Dataset entries:
=-=-=-=-=

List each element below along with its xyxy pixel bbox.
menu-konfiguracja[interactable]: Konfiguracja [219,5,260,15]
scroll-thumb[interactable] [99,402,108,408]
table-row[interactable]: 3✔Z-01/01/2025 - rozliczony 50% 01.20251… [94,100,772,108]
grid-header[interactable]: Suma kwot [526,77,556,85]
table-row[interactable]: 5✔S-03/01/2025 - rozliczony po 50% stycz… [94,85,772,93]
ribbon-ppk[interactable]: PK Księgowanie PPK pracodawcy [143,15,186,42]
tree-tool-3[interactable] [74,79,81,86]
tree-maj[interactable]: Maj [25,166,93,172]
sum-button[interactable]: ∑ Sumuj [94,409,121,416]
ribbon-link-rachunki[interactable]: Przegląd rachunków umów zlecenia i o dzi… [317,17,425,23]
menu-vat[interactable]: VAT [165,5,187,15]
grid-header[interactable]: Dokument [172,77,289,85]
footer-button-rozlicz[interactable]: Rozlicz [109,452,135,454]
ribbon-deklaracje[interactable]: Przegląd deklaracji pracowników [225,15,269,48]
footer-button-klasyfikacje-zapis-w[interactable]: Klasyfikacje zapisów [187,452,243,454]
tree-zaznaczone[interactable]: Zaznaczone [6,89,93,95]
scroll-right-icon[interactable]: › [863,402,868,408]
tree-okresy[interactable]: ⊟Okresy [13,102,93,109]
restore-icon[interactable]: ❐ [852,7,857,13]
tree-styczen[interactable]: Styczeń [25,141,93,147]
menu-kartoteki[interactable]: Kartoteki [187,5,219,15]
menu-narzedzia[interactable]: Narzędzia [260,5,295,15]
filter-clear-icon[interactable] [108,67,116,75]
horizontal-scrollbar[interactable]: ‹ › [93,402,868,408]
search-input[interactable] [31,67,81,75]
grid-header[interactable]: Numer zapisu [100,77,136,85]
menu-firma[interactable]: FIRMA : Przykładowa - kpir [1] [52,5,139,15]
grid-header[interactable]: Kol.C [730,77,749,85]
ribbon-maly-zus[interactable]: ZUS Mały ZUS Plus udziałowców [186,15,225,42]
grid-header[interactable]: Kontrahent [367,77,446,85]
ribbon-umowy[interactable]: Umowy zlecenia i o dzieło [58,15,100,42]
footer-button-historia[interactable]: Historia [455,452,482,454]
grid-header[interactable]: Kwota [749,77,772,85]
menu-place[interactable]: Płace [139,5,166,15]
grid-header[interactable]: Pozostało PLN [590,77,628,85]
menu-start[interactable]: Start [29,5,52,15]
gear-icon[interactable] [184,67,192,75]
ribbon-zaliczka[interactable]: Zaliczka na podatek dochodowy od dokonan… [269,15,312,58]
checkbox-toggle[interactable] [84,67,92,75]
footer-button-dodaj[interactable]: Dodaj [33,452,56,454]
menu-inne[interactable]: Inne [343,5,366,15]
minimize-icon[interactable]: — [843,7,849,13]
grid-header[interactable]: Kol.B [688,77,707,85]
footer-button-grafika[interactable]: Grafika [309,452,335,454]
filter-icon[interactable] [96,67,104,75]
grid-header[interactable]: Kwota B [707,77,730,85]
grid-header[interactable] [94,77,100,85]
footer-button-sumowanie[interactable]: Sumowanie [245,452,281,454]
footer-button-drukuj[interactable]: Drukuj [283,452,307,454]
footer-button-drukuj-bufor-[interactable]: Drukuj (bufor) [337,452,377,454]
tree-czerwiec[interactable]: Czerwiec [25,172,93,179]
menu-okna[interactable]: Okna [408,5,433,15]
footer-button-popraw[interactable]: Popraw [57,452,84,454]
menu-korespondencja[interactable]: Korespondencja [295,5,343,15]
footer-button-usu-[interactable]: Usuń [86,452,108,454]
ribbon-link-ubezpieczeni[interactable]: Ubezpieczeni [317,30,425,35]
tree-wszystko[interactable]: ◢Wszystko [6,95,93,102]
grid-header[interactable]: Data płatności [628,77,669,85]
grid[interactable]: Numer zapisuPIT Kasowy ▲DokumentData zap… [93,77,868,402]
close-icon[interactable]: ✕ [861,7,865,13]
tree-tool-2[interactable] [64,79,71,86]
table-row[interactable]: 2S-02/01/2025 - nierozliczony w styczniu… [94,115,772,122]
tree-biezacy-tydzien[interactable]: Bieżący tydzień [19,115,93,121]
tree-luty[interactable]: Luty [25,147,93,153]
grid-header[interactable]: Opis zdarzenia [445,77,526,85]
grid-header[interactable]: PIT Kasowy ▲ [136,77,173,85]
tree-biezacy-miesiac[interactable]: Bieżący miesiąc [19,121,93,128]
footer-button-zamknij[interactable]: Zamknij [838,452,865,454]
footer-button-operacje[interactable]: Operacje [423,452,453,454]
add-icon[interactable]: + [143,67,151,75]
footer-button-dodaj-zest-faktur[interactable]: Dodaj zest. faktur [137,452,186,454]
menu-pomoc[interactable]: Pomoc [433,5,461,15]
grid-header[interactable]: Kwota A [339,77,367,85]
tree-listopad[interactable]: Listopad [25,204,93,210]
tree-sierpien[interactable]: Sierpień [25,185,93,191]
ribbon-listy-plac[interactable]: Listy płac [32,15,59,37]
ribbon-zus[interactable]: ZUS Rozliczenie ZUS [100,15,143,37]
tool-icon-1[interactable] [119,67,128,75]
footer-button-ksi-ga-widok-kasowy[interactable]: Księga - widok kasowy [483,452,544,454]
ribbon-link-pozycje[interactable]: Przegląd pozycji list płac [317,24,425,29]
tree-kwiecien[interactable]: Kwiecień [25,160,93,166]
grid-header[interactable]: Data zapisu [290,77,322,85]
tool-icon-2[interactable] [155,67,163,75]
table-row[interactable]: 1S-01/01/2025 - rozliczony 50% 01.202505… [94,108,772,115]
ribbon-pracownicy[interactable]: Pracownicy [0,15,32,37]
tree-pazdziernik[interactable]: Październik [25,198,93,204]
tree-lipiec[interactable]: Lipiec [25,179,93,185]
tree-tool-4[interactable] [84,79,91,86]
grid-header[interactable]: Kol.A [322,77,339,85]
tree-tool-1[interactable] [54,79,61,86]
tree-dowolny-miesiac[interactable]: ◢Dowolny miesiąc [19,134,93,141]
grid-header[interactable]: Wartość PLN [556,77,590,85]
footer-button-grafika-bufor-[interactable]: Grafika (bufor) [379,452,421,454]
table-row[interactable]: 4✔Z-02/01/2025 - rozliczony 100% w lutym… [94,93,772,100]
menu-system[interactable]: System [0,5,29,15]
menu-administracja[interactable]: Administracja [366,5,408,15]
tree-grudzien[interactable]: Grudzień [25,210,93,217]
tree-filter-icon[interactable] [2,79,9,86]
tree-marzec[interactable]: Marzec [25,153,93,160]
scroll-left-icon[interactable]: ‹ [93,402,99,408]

=-=-=-=-=

◆ What is expected: What is needed is the number of lines in these entries that include the word "biezacy"; please give it alone.

◆ Solution below: 2